═══ MATERIAL SUPPLIED ═══

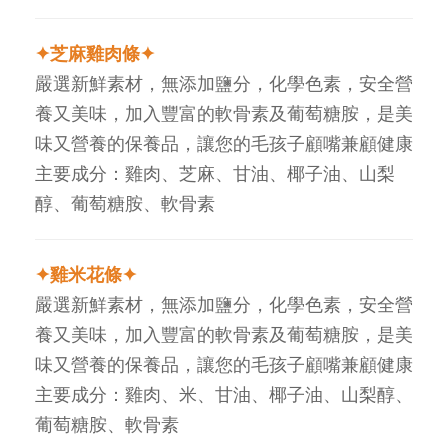
✦芝麻雞肉條✦
嚴選新鮮素材，無添加鹽分，化學色素，安全營
養又美味，加入豐富的軟骨素及葡萄糖胺，是美
味又營養的保養品，讓您的毛孩子顧嘴兼顧健康
主要成分：雞肉、芝麻、甘油、椰子油、山梨
醇、葡萄糖胺、軟骨素
✦雞米花條✦
嚴選新鮮素材，無添加鹽分，化學色素，安全營
養又美味，加入豐富的軟骨素及葡萄糖胺，是美
味又營養的保養品，讓您的毛孩子顧嘴兼顧健康
主要成分：雞肉、米、甘油、椰子油、山梨醇、
葡萄糖胺、軟骨素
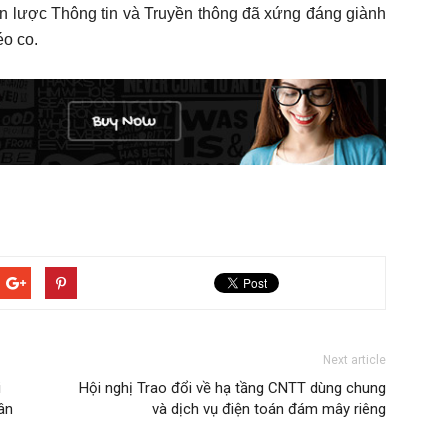
ến lược Thông tin và Truyền thông đã xứng đáng giành
éo co.
Next article
i
Hội nghị Trao đổi về hạ tầng CNTT dùng chung
ân
và dịch vụ điện toán đám mây riêng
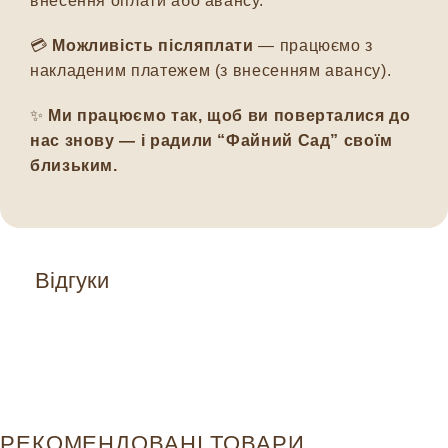
внесення оплати або авансу.
💳
Можливість післяплати
— працюємо з
накладеним платежем (з внесенням авансу).
✨
Ми працюємо так, щоб ви поверталися до
нас знову — і радили “Файний Сад” своїм
близьким.
Відгуки
РЕКОМЕНДОВАНІ ТОВАРИ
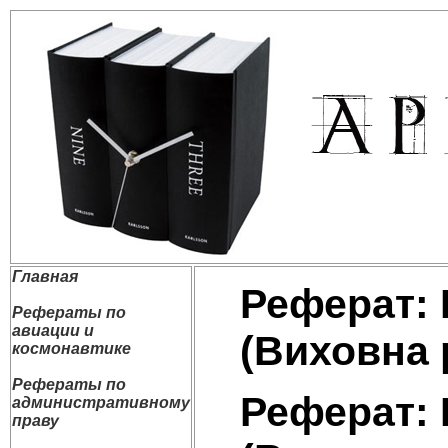
Главная
Реферат: 
Рефераты по
авиации и
(Виховна 
космонавтике
Рефераты по
Реферат: 
административному
праву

═══

* EXERCISE REQUIREMENTS
Write out every entry again word for word, without any of the pictures.

* OUTPUT OF THE TASK
✦芝麻雞肉條✦
嚴選新鮮素材，無添加鹽分，化學色素，安全營
養又美味，加入豐富的軟骨素及葡萄糖胺，是美
味又營養的保養品，讓您的毛孩子顧嘴兼顧健康
主要成分：雞肉、芝麻、甘油、椰子油、山梨
醇、葡萄糖胺、軟骨素
✦雞米花條✦
嚴選新鮮素材，無添加鹽分，化學色素，安全營
養又美味，加入豐富的軟骨素及葡萄糖胺，是美
味又營養的保養品，讓您的毛孩子顧嘴兼顧健康
主要成分：雞肉、米、甘油、椰子油、山梨醇、
葡萄糖胺、軟骨素
ến lược Thông tin và Truyền thông đã xứng đáng giành
éo co.
Next article
i
Hội nghị Trao đổi về hạ tầng CNTT dùng chung
ân
và dịch vụ điện toán đám mây riêng
внесення оплати або авансу.
💳
Можливість післяплати
— працюємо з
накладеним платежем (з внесенням авансу).
✨
Ми працюємо так, щоб ви поверталися до
нас знову — і радили “Файний Сад” своїм
близьким.
Відгуки
РЕКОМЕНДОВАНІ ТОВАРИ
Главная
Реферат: 
Рефераты по
авиации и
(Виховна 
космонавтике
Рефераты по
Реферат: 
административному
праву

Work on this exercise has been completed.